Solving $ T' = 0 $ for distributions in $\mathbb{R}^n$

Question

Denoting $ T \in \mathcal{D}'(\mathbb{R}^n) $ as distributions with $ T_f(\varphi) = \int_{\mathbb{R}^n} f\varphi\ dx $, I wish to prove the distribution solution of the equation $ T' = 0 $ (distribution derivative) is $ T = T_c $ where $c$ is constant.

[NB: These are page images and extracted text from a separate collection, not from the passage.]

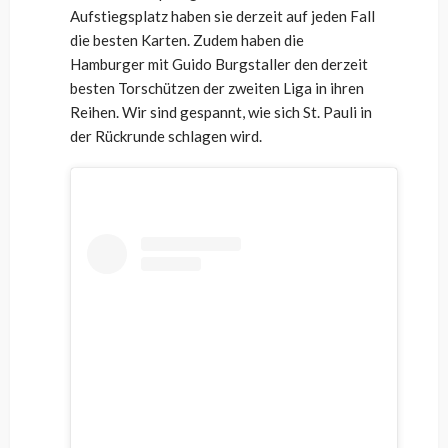
Aufstiegsplatz haben sie derzeit auf jeden Fall
die besten Karten. Zudem haben die
Hamburger mit Guido Burgstaller den derzeit
besten Torschützen der zweiten Liga in ihren
Reihen. Wir sind gespannt, wie sich St. Pauli in
der Rückrunde schlagen wird.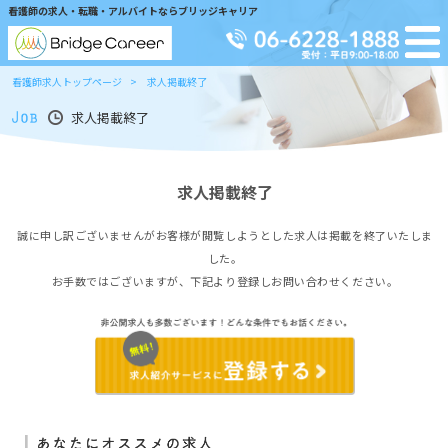
看護師の求人・転職・アルバイトならブリッジキャリア
看護師求人トップページ
求人掲載終了
求人掲載終了
求人掲載終了
誠に申し訳ございませんがお客様が閲覧しようとした求人は掲載を終了いたしま
した。
お手数ではございますが、下記より登録しお問い合わせください。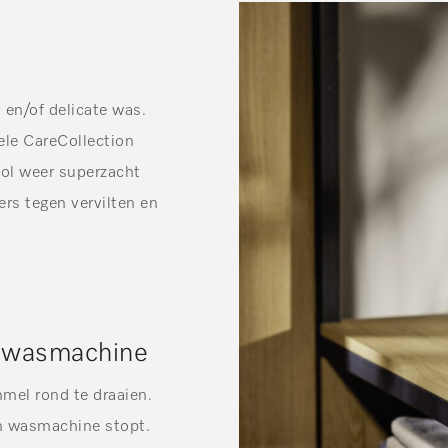
 en/of delicate was.
ele CareCollection
wol weer superzacht
rs tegen vervilten en
én wasmachine
mel rond te draaien.
én wasmachine stopt.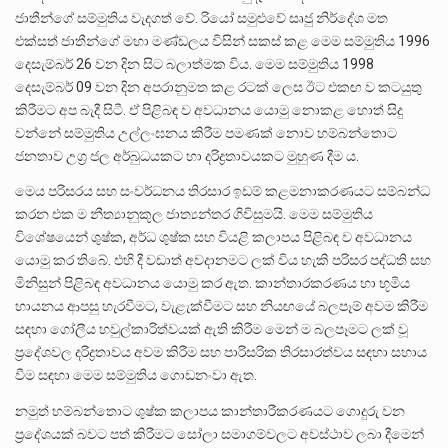
ජාතීන්ගේ සම්මුතිය වැදගත් වේ. රියෝ සමුළුවේ සෘජු නිර්දේශ මත
එක්සත් ජාතීන්ගේ මහා මණ්ඩලය විසින් සකස් කළ මෙම සම්මුතිය 1996
දෙසැම්බර් 26 වන දින සිට බලාත්මක විය. මෙම සම්මුතිය 1998
දෙසැම්බර් 09 වන දින අපරානුමත කළ රටක් ලෙස ඊට එකඟ ව කටයුතු
කිරීමට අප බැදී සිටී. ඒ පිළිබඳ ව අවධානය යොමු නොකළ හොත් සිදු
වන්නේ සම්මුතිය උල්ලංඝනය කිරීම පමණක් නොව හම්බන්තොට
ජනතාව උග්‍ර ජල අර්බුධයකට හා දරිද්‍රතාවයකට මුහුණ දීම ය.
මෙය පරිසරය සහ සංවර්ධනය තිරසාර ඉඩම් කළමනාකරණයට සම්බන්ධ
කරන එක ම නීත්‍යානුකූල ජාත්‍යන්තර ගිවිසුමයි. මෙම සම්මුතිය
විශේෂයෙන් ශුෂ්ක, අර්ධ ශුෂ්ක සහ වියළි කලාපය පිළිබඳ ව අවධානය
යොමු කර තිබේ. එහි දී වඩාත් අවදානමට ලක් විය හැකි පරිසර පද්ධති සහ
මිනිසුන් පිළිබඳ අවධානය යොමු කර ඇත. කාන්තාරකරණය හා භූමිය
හායනය ආපසු හැරවීමට, වැළැක්වීමට සහ නියඟයේ බලපෑම් අවම කිරීම
සඳහා ගෝලීය හවුල්කාරිත්වයක් ඇති කිරීම මෙන් ම බලපෑමට ලක් වූ
ප්‍රදේශවල දරිද්‍රතාවය අවම කිරීම සහ පාරිසරික තිරසාරත්වය සඳහා සහාය
වීම සඳහා මෙම සම්මුතිය ගොඩනංවා ඇත.
නමුත් හම්බන්තොට ශුෂ්ක කලාපය කාන්තාරීකරණයට ගොදුරු වන
ප්‍රදේශයක් බවට පත් කිරීමට සෝලා සමාගම්වලට අවස්ථාව ලබා දීමෙන්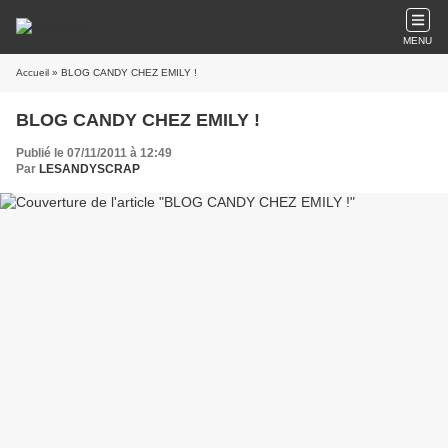
MENU
Accueil
» BLOG CANDY CHEZ EMILY !
BLOG CANDY CHEZ EMILY !
Publié le 07/11/2011 à 12:49
Par
LESANDYSCRAP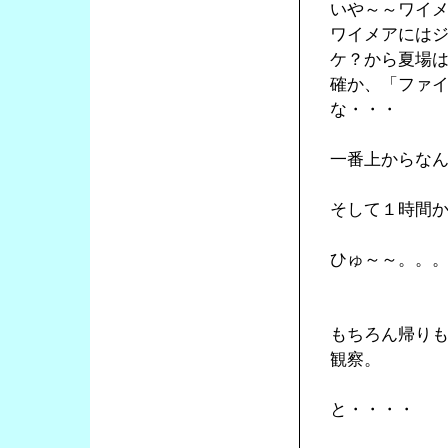
いや～～ワイ
ワイメアには
ケ？から夏場
確か、「ファ
な・・・
一番上からな
そして１時間
ひゅ～～。。
もちろん帰り
観察。
と・・・・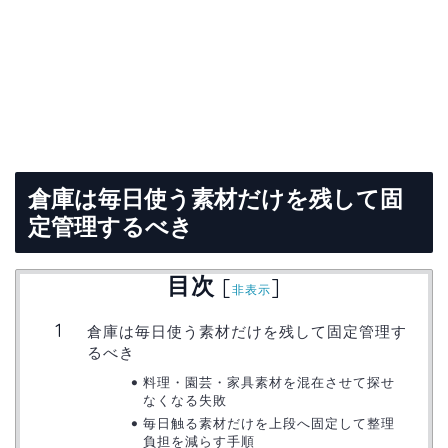
倉庫は毎日使う素材だけを残して固
定管理するべき
目次
[
]
非表示
倉庫は毎日使う素材だけを残して固定管理す
るべき
料理・園芸・家具素材を混在させて探せ
なくなる失敗
毎日触る素材だけを上段へ固定して整理
負担を減らす手順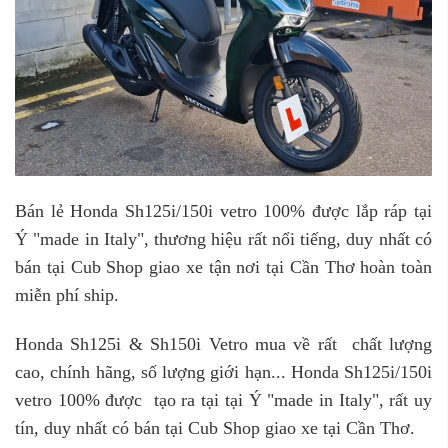
Bán lẻ Honda Sh125i/150i vetro 100% được lắp ráp tại
Ý "made in Italy", thương hiệu rất nổi tiếng, duy nhất có
bán tại Cub Shop giao xe tận nơi tại Cần Thơ hoàn toàn
miễn phí ship.
Honda Sh125i & Sh150i Vetro mua về rất chất lượng
cao, chính hãng, số lượng giới hạn... Honda Sh125i/150i
vetro 100% được tạo ra tại tại Ý "made in Italy", rất uy
tín, duy nhất có bán tại Cub Shop giao xe tại Cần Thơ.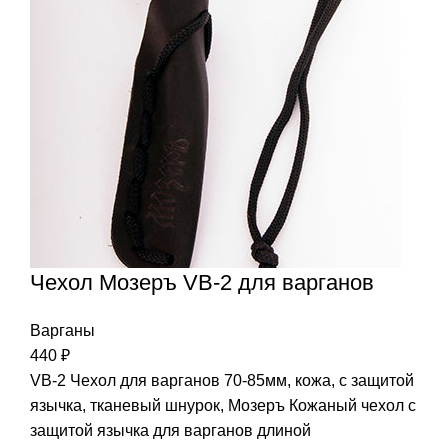
Чехол Мозеръ VB-2 для варганов
Варганы
440
₽
VB-2 Чехол для варганов 70-85мм, кожа, с защитой
язычка, тканевый шнурок, Мозеръ Кожаный чехол c
защитой язычка для варганов длиной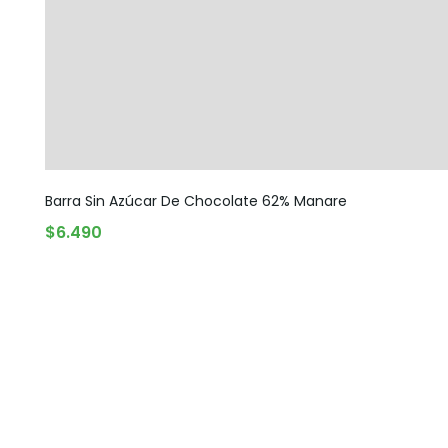
Barra Sin Azúcar De Chocolate 62% Manare
$
6.490
AGREGAR AL CARRITO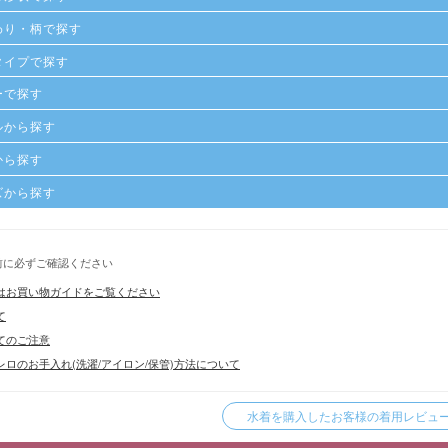
わり・柄で探す
タイプで探す
ーで探す
ルから探す
から探す
ズから探す
前に必ずご確認ください
はお買い物ガイドをご覧ください
て
てのご注意
ロのお手入れ(洗濯/アイロン/保管)方法について
水着を購入したお客様の着用レビューを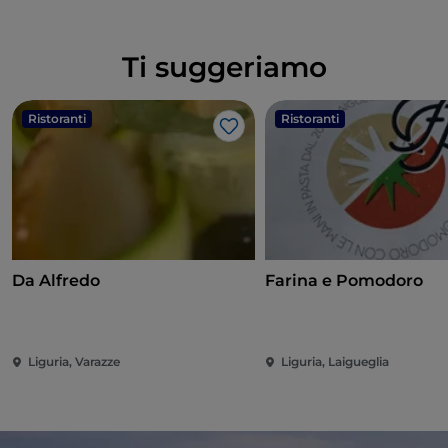
Ti suggeriamo
Ristoranti
Ristoranti
Like
Da Alfredo
Farina e Pomodoro
Liguria, Varazze
Liguria, Laigueglia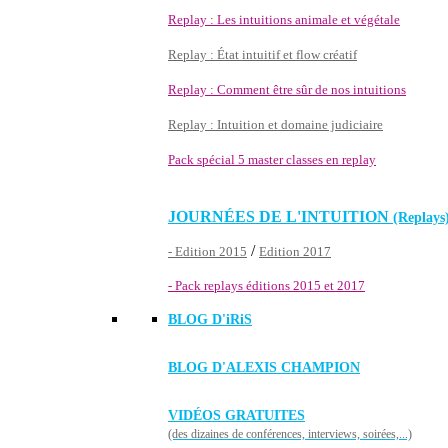
Replay : Les intuitions animale et végétale
Replay : État intuitif et flow créatif
Replay : Comment être sûr de nos intuitions
Replay : Intuition et domaine judiciaire
Pack spécial 5 master classes en replay
JOURNÉES DE L'INTUITION
(Replays
/
- Edition 2015
Edition 2017
- Pack replays éditions 2015 et 2017
BLOG D'
iRiS
BLOG D'ALEXIS CHAMPION
VIDÉOS GRATUITES
(des dizaines de conférences, interviews, soirées,...)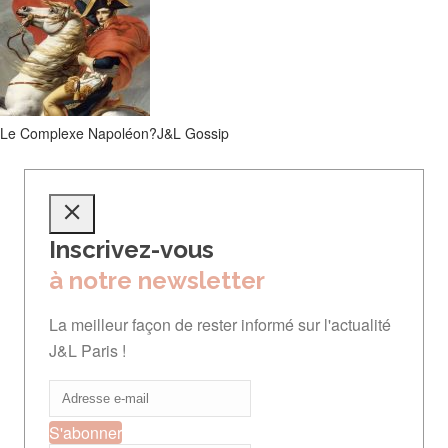
Le Complexe Napoléon?
J&L Gossip
Inscrivez-vous
à notre newsletter
La meilleur façon de rester informé sur l'actualité
J&L Paris !
S'abonner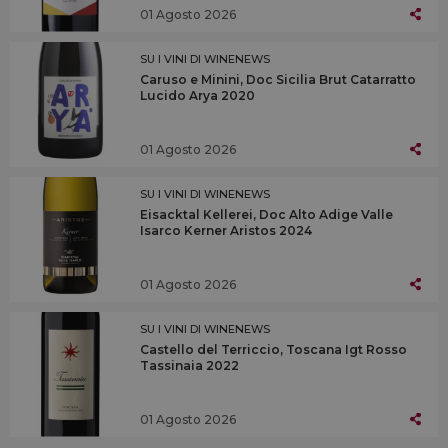
01 Agosto 2026
SU I VINI DI WINENEWS
Caruso e Minini, Doc Sicilia Brut Catarratto
Lucido Arya 2020
01 Agosto 2026
SU I VINI DI WINENEWS
Eisacktal Kellerei, Doc Alto Adige Valle
Isarco Kerner Aristos 2024
01 Agosto 2026
SU I VINI DI WINENEWS
Castello del Terriccio, Toscana Igt Rosso
Tassinaia 2022
01 Agosto 2026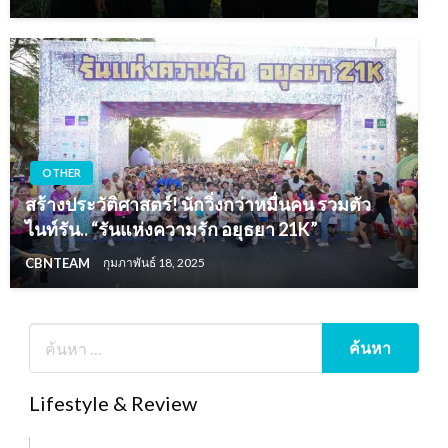
OTHER
สร้างประวัติศาสตร์! นักวิ่งกว่าหมื่นคน รวมตัว
ไนท์รัน.. “รันแห่งความรัก อยุธยา 21K”
CBNTEAM
กุมภาพันธ์ 18, 2025
Lifestyle & Review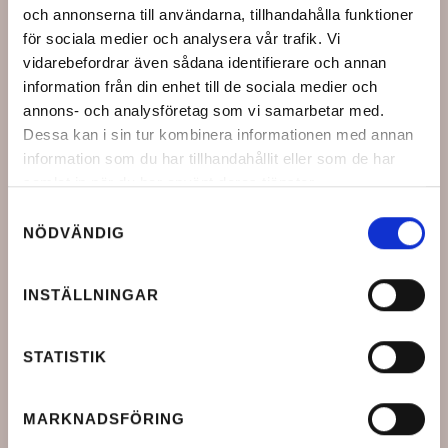
och annonserna till användarna, tillhandahålla funktioner
för sociala medier och analysera vår trafik. Vi
vidarebefordrar även sådana identifierare och annan
information från din enhet till de sociala medier och
annons- och analysföretag som vi samarbetar med.
Dessa kan i sin tur kombinera informationen med annan
information som du har tillhandahållit eller som de har
samlat in när du har använt deras tjänster.
Samtyckesval
NÖDVÄNDIG
INSTÄLLNINGAR
STATISTIK
MARKNADSFÖRING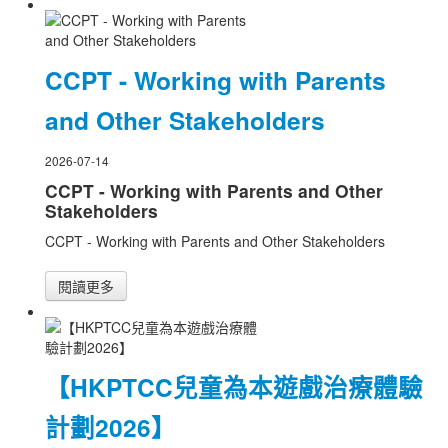
CCPT - Working with Parents
and Other Stakeholders
2026-07-14
CCPT - Working with Parents and Other
Stakeholders
CCPT - Working with Parents and Other Stakeholders
閱讀更多
【HKPTCC兒童為本遊戲治療體驗
計劃2026】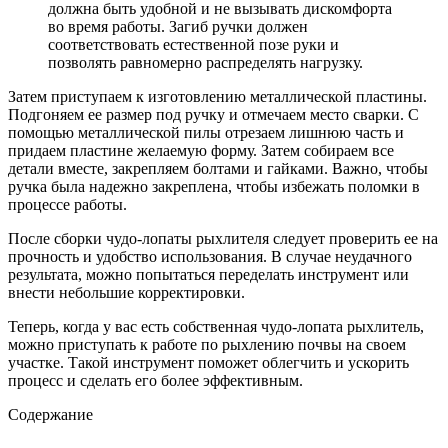
должна быть удобной и не вызывать дискомфорта
во время работы. Загиб ручки должен
соответствовать естественной позе руки и
позволять равномерно распределять нагрузку.
Затем приступаем к изготовлению металлической пластины.
Подгоняем ее размер под ручку и отмечаем место сварки. С
помощью металлической пилы отрезаем лишнюю часть и
придаем пластине желаемую форму. Затем собираем все
детали вместе, закрепляем болтами и гайками. Важно, чтобы
ручка была надежно закреплена, чтобы избежать поломки в
процессе работы.
После сборки чудо-лопаты рыхлителя следует проверить ее на
прочность и удобство использования. В случае неудачного
результата, можно попытаться переделать инструмент или
внести небольшие корректировки.
Теперь, когда у вас есть собственная чудо-лопата рыхлитель,
можно приступать к работе по рыхлению почвы на своем
участке. Такой инструмент поможет облегчить и ускорить
процесс и сделать его более эффективным.
Содержание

I have a proof for $\mathbb{R}$, where for all $\varphi \in C^\infty_c(\mathbb{R})$ we can have $ \varphi = \psi + \varphi_0 T_1(\varphi) $ where $$ \psi = \varphi - \varphi_0 T_1(\varphi) $$ choosing $ \varphi_0 \in C^\infty_c(\mathbb{R}) $ such that $ T_1(\varphi_0) = \int_\mathbb{R} \varphi_0 dx =1 $. Hence we have $ T_1(\psi)= \int_\mathbb{R}\psi dx = 0 $, so for $ \tau(x) = \int_{-\infty}^x \psi(t)dt $ we have $ \psi = \tau'$. Hence if $ T' = 0 $ then $$ T(\varphi ) = T(\tau') + T(\varphi_0)T_1(\varphi) = T(\varphi_0)T_1(\varphi) = T_{T(\varphi_0)}(\varphi) $$ Thus $ T = T_{T(\varphi_0)} $. But I can't replicate this on $\mathbb{R}^n$. Any proof for $\mathbb{R}^n $ would be extremely helpful.